The occipital margin of the temporal bone
What is the edge of the occipital bone articulating with the temporal bone?
The temporal margin of the occipital bone
What is demarcated from the head by the presence of the physeal line in pediatric patients and the physeal scar (physeal line remnant) in adults??
The neck
What is the difference between the surgical neck and anatomical neck?
The anatomical neck is demarcated by its attachment to capsular ligaments.

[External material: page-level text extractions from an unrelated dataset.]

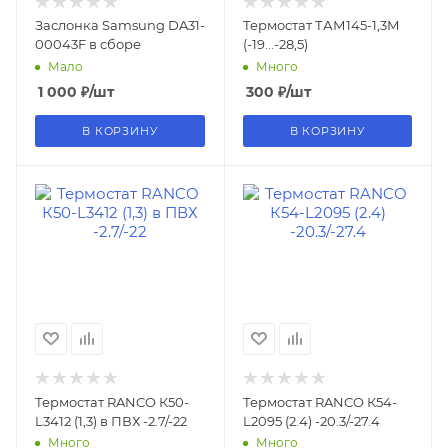
Заслонка Samsung DA31-
Термостат ТАМ145-1,3М
00043F в сборе
(-19...-28,5)
Мало
Много
1 000
₽
/шт
300
₽
/шт
В КОРЗИНУ
В КОРЗИНУ
Термостат RANCO К50-
Термостат RANCO К54-
L3412 (1,3) в ПВХ -2.7/-22
L2095 (2.4) -20.3/-27.4
Много
Много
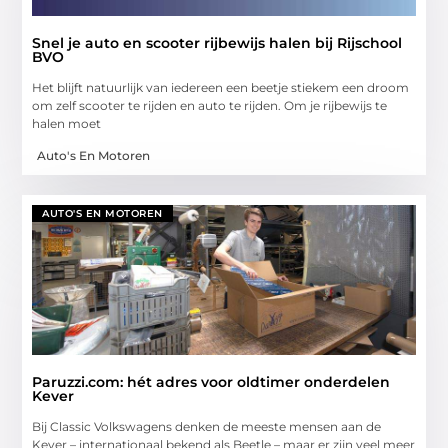
Snel je auto en scooter rijbewijs halen bij Rijschool
BVO
Het blijft natuurlijk van iedereen een beetje stiekem een droom
om zelf scooter te rijden en auto te rijden. Om je rijbewijs te
halen moet
Auto's En Motoren
AUTO'S EN MOTOREN
Paruzzi.com: hét adres voor oldtimer onderdelen
Kever
Bij Classic Volkswagens denken de meeste mensen aan de
Kever – internationaal bekend als Beetle – maar er zijn veel meer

The surgical neck is often more distal and is demarcated by the site on the neck that is most commonly fractured
What does the articulating bone slide into and out of, guiding the range of motion of the joint?
The notch
Why do the trabeculae of osteons contain a richer source of blood vessels?
Compact bone is denser than spongy bone
What ligaments resist varus stress, or an abnormal joint movement away from the midline of the body?
Extrinsic ligaments, such as the LCL that prevents bowlegs at the knee joints
What covers the outside of bones where osteoblasts are located?
Periosteum
What covers the inner lining of bones and the medullary cavity
Endosteum
What’s another name for spongy bones?
Trabecular or cancellous
Which bones protect the internal organs?
Flat bones
What makes up approximately 80 percent of a person’s skeletal mass?